Last year at this time, when we were first unveiling PECOTA, I was besieged with questions about the system’s accuracy. From the very start, the system has always had its believers and its skeptics; all of them wanted to know whether the damn thing worked.
My evasive answers to these questions must surely have seemed like a transparent bit of spin doctoring. One of my readers suggested to me, quite seriously, that I had a future in PR or politics. But I was convinced–and remain convinced–that a forecasting system should not be judged by its results alone. The method, too, is important, and PECOTA’s methodology is sound. It presents information in a way that other systems don’t, explicitly providing an error range for each of its forecasts–which, importantly, can differ for different types of players (rookies, for example, have a larger forecast range than veterans). Its mechanism of using comparable players to generate its predictions is, I think, a highly intuitive way to go about forecasting. Besides, all of the BP guys seemed to appreciate the system, and getting the bunch of us to agree on much of anything is an accomplishment in and of itself.
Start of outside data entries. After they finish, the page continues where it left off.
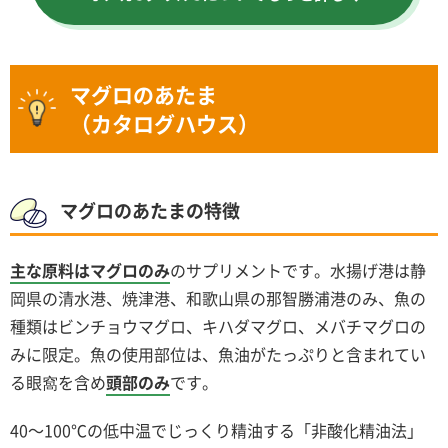
マグロのあたま
（カタログハウス）
マグロのあたまの特徴
主な原料はマグロのみ
のサプリメントです。水揚げ港は静
岡県の清水港、焼津港、和歌山県の那智勝浦港のみ、魚の
種類はビンチョウマグロ、キハダマグロ、メバチマグロの
みに限定。魚の使用部位は、魚油がたっぷりと含まれてい
る眼窩を含め
頭部のみ
です。
40～100℃の低中温でじっくり精油する「非酸化精油法」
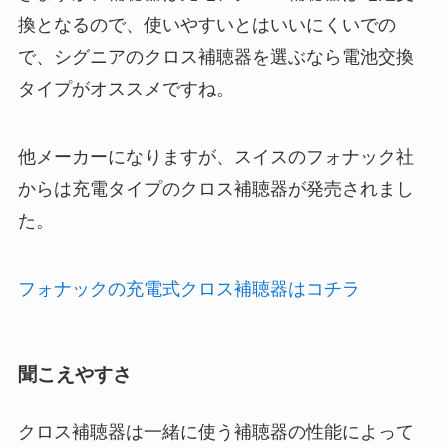
換となるので、使いやすいとはいいにくいでの
で、シグニアのクロス補聴器を選ぶなら電池交換
タイプがオススメですね。
他メーカーになりますが、スイスのフォナック社
からは充電タイプのクロス補聴器が発売されまし
た。
フォナックの充電式クロス補聴器はコチラ
聞こえやすさ
クロス補聴器は一緒に使う補聴器の性能によって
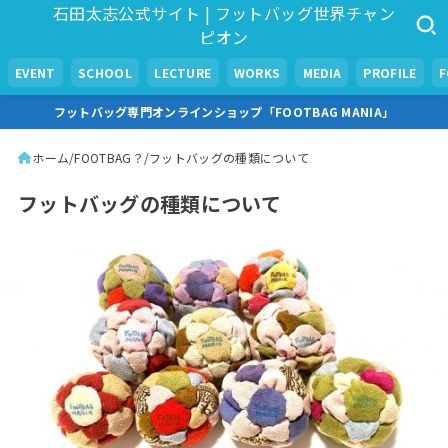
石田太志公式サイト | フットバッグ世界チャン
ピオン
EVENT
SCHOOL
LECTURE
WORKS
MEDIA
PROFILE
フットバッグ専門オンラインショップ「FOOTBAG MANIA」
ホーム
FOOTBAG？
フットバッグの種類について
フットバッグの種類について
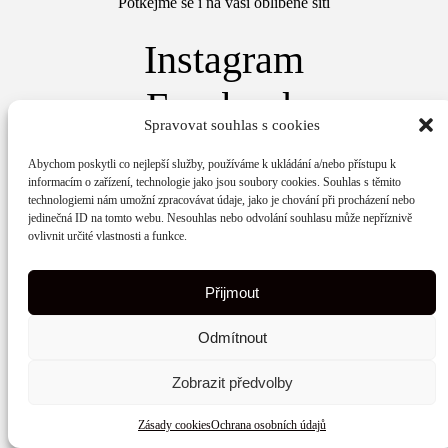
Potkejme se i na vaší oblíbené síti
Instagram
Facebook
Spravovat souhlas s cookies
© 2026 Wunschelina.cz | Web vytvořilo
Maxsico.
Abychom poskytli co nejlepší služby, používáme k ukládání a/nebo přístupu k
informacím o zařízení, technologie jako jsou soubory cookies. Souhlas s těmito
Ochrana osobních údajů
technologiemi nám umožní zpracovávat údaje, jako je chování při procházení nebo
jedinečná ID na tomto webu. Nesouhlas nebo odvolání souhlasu může nepříznivě
ovlivnit určité vlastnosti a funkce.
Zásady cookies
Kontakt
Přijmout
Odmítnout
Zobrazit předvolby
Zásady cookies
Ochrana osobních údajů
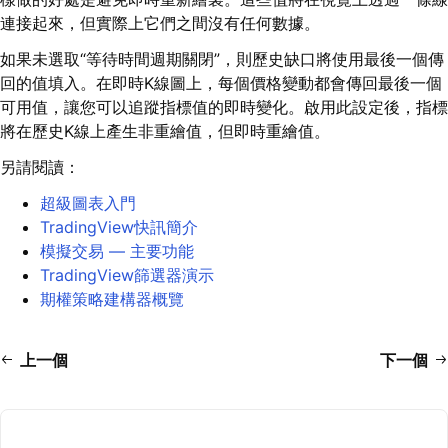
連接起來，但實際上它們之間沒有任何數據。
如果未選取“等待時間週期關閉”，則歷史缺口將使用最後一個傳
回的值填入。在即時K線圖上，每個價格變動都會傳回最後一個
可用值，讓您可以追蹤指標值的即時變化。啟用此設定後，指標
將在歷史K線上產生非重繪值，但即時重繪值。
另請閱讀：
超級圖表入門
TradingView快訊簡介
模擬交易 — 主要功能
TradingView篩選器演示
期權策略建構器概覽
上一個
下一個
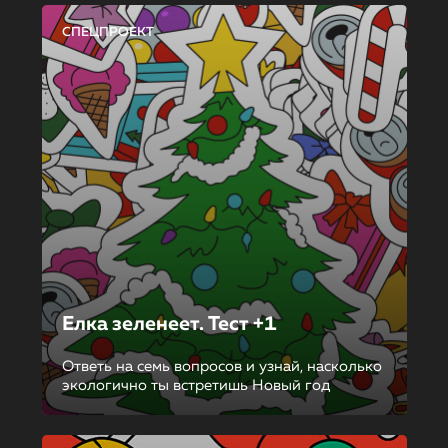
СПЕЦПРОЕКТ
Елка зеленеет. Тест +1
Ответь на семь вопросов и узнай, насколько
экологично ты встретишь Новый год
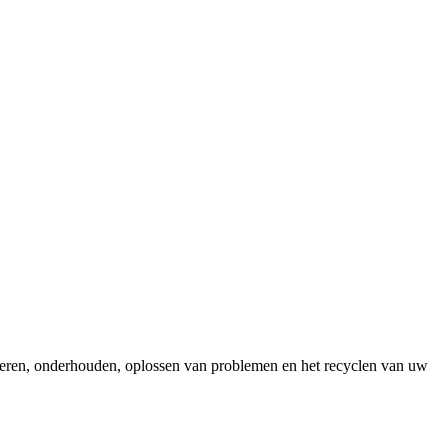
gureren, onderhouden, oplossen van problemen en het recyclen van uw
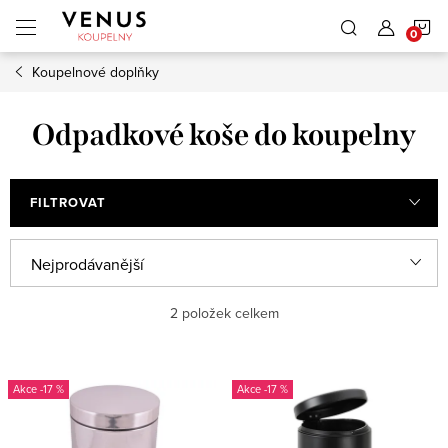
Přejít
N
na
obsah
Koupelnové doplňky
K
Odpadkové koše do koupelny
FILTROVAT
Ř
Nejprodávanější
a
Nejlevnější
2
položek celkem
z
e
Nejdražší
V
n
-17 %
-17 %
ý
Abecedně
í
p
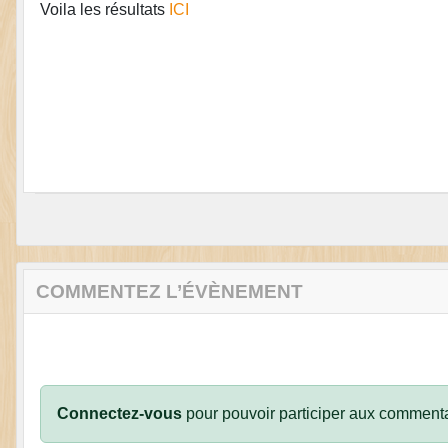
Voila les résultats
ICI
COMMENTEZ L’ÉVÈNEMENT
Connectez-vous
pour pouvoir participer aux commenta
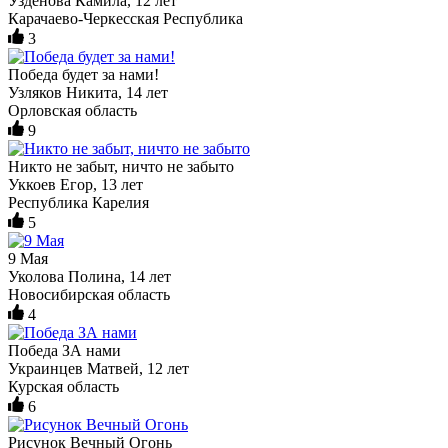
Узденова Камила, 12 лет
Карачаево-Черкесская Республика
3
Победа будет за нами!
Узляков Никита, 14 лет
Орловская область
9
Никто не забыт, ничто не забыто
Уккоев Егор, 13 лет
Республика Карелия
5
9 Мая
Уколова Полина, 14 лет
Новосибирская область
4
Победа ЗА нами
Украинцев Матвей, 12 лет
Курская область
6
Рисунок Вечный Огонь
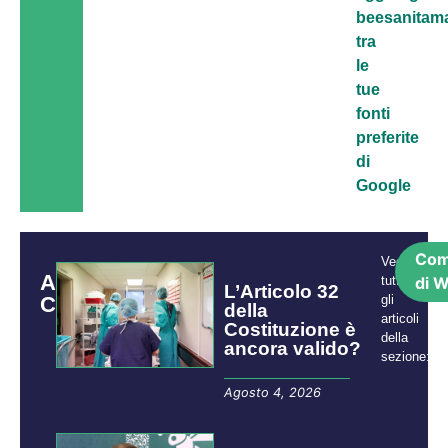
beesanitama
tra
le
tue
fonti
preferite
di
Google
Com
Vedi
ARTICOLI
tutti
di W
L’Articolo 32
CORRELATI
gli
della
articoli
Costituzione è
della
ancora valido?
sezione:
Agosto 4, 2026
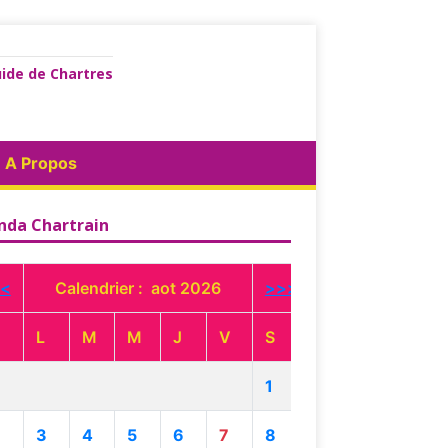
ide de Chartres
A Propos
nda Chartrain
<
Calendrier : aot 2026
>>>
L
M
M
J
V
S
1
3
4
5
6
7
8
Now that it has a season under its belt, however, we can do the good and proper thing and compare PECOTA against its competition. (We go into further detail on PECOTA with an essay in Baseball Prospectus 2004.)
For this study, we evaluated the performance of seven sets of forecasts–PECOTA and these six worthy opponents:
- BBHQ Ron Shandler’s Baseball HQ
- DMB Diamond Mind Baseball forecasts created by Tom Tippett, available as part of DMB’s 2003 projection disk
- Primer Baseball Primer/ZiPS Projections, available in a series of articles at www.baseballprimer.com
- RotoTimes www.rototimes.com
- RotoWire www.rotowire.com
- Warren Scoresheet guru Ken Warren’s projections, available here
Four of the seven sets of forecasts (including PECOTA) require their users to pay for them in some form or another; the RotoTimes, Primer, and Warren projections are free. In each case, we used the set of forecasts that coincided most closely with the season’s start date, so as to have the most accurate lists of team and roster changes, and so forth. This meant using the “Web version” of the PECOTAs, rather than the “Book version,” which incorporated some slight refinements to the system’s methodology.
We evaluated only those predictions for players who had a forecast provided for by each of the seven projection systems: a total of 285 pitchers and 360 position players. The systems differed in their coverage–DMB and PECOTA, for example, evaluated a larger sample of players. Most of the “extra” players were fringe guys and minor leaguers–players for whom it is somewhat harder to generate a good prediction because of small sample sizes–and so without this emphasis on “common” players, we wouldn’t be comparing apples to apples. Our focus will be on OPS and ERA, two imperfect measures of performance that are nevertheless alluring in their simplicity.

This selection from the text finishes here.